I have a slightly annoying problem that at first seems almost trivial, but actually seems quite tricky.
Long story short, I have a function (a polynomial in this particular case) and an interval where my function is strictly monotonically increasing and positive.
My problem is that I need to find the closest zero of the function to the left of my interval (given that it exist, of course) using some numerical algorithm. The function can be assumed to be sufficently nice, lets say $C^2$, with a finite number of zeros.
The problem trying to use standard methods like Newtons method is that there is no guarantee that the solver converge to the correct zero. Also interval based methods like Brent requires an interval where we know we can find the zero. If an interval is just guessed at random it might contain no zero as well as several.
So my question is if anyone can think of a smart algorithm to solve this problem which is decently effective and fast?
In my particular case, I have a polynomial function and I am aware of the Jenkins-Traub algorithm which can be used to find all zeros of a polynomial. While this solves my problem, it seems a bit overkill to have to calculate all zeros just to find one.
Also it would not work for a more general function.
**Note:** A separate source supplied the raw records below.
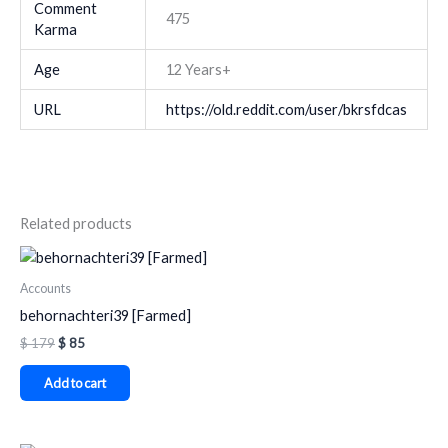
Comment
475
Karma
Age
12 Years+
URL
https://old.reddit.com/user/bkrsfdcas
Related products
Accounts
behornachteri39 [Farmed]
$
179
$
85
Add to cart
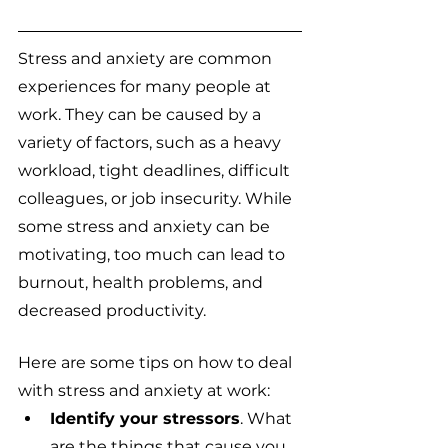
Stress and anxiety are common 
experiences for many people at 
work. They can be caused by a 
variety of factors, such as a heavy 
workload, tight deadlines, difficult 
colleagues, or job insecurity. While 
some stress and anxiety can be 
motivating, too much can lead to 
burnout, health problems, and 
decreased productivity.
Here are some tips on how to deal 
with stress and anxiety at work:
Identify your stressors
. What 
are the things that cause you 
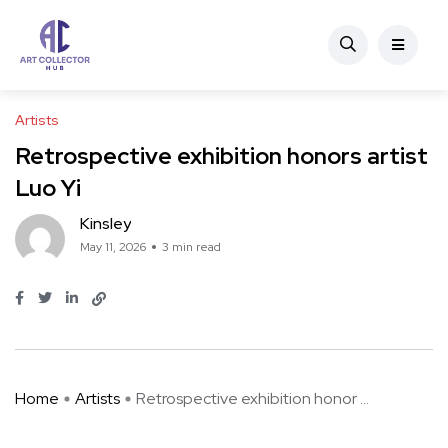
Artists
Retrospective exhibition honors artist
Luo Yi
Kinsley
May 11, 2026
3 min read
Home
Artists
Retrospective exhibition honor ...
(Actually, while writing this, I think I can use parts of the Jenkins-Traub method to solve my problem in the polynomial case. This algorithm first finds the zero/zeros of smallest absolute value and then search for zeros in order of magnitude measured by the absolute value.
Noticing this, I will typically just have to find at most a few zeros before I encounter my correct one, which might be identified as the first real zero smaller than the left endpoint of my interval obtained by the algorithm)
I assume that the root exists and I use the key fact that $f(a)$ is positive (with $a<b$).
So, two cases
-$\color{red}{f''(a) >0}$ : just start Newton method which will converge to the solution without any overshoot (this is by Darboux theorem). So, $50$% of the problems are solved.
-$\color{red}{f''(a) <0}$ : define a "small" stepsize $\Delta$ and compute $f(a-\phi^n\,\Delta)$ ($\phi$ being the golden ratio) until you find a negative value. When done, the solution is such that $$a-\phi^n\,\Delta<x < a -\phi^{n-1}\,\Delta$$ Select as the starting point the bound for which $f(x)\times f''(x) >0$ and start Newton method.